_Work request_:
Exact reproduction of all the entries is required, without any of their pictures.

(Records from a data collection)
------------------------------------------------------------------------
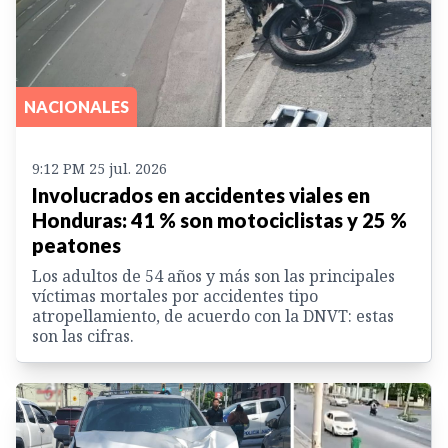
NACIONALES
9:12 PM 25 jul. 2026
Involucrados en accidentes viales en
Honduras: 41 % son motociclistas y 25 %
peatones
Los adultos de 54 años y más son las principales
víctimas mortales por accidentes tipo
atropellamiento, de acuerdo con la DNVT: estas
son las cifras.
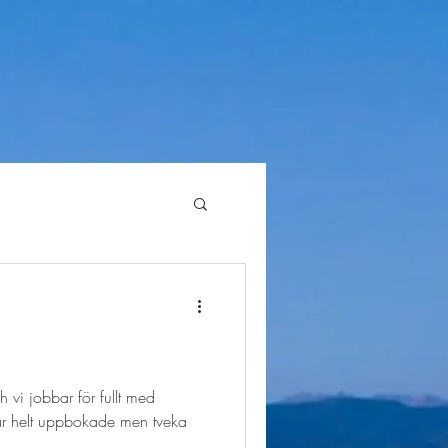
 vi jobbar för fullt med
r helt uppbokade men tveka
------------------------------------------------------------------------
_Solution for this exercise_:
NACIONALES
9:12 PM 25 jul. 2026
Involucrados en accidentes viales en
Honduras: 41 % son motociclistas y 25 %
peatones
Los adultos de 54 años y más son las principales
víctimas mortales por accidentes tipo
atropellamiento, de acuerdo con la DNVT: estas
son las cifras.
 vi jobbar för fullt med
r helt uppbokade men tveka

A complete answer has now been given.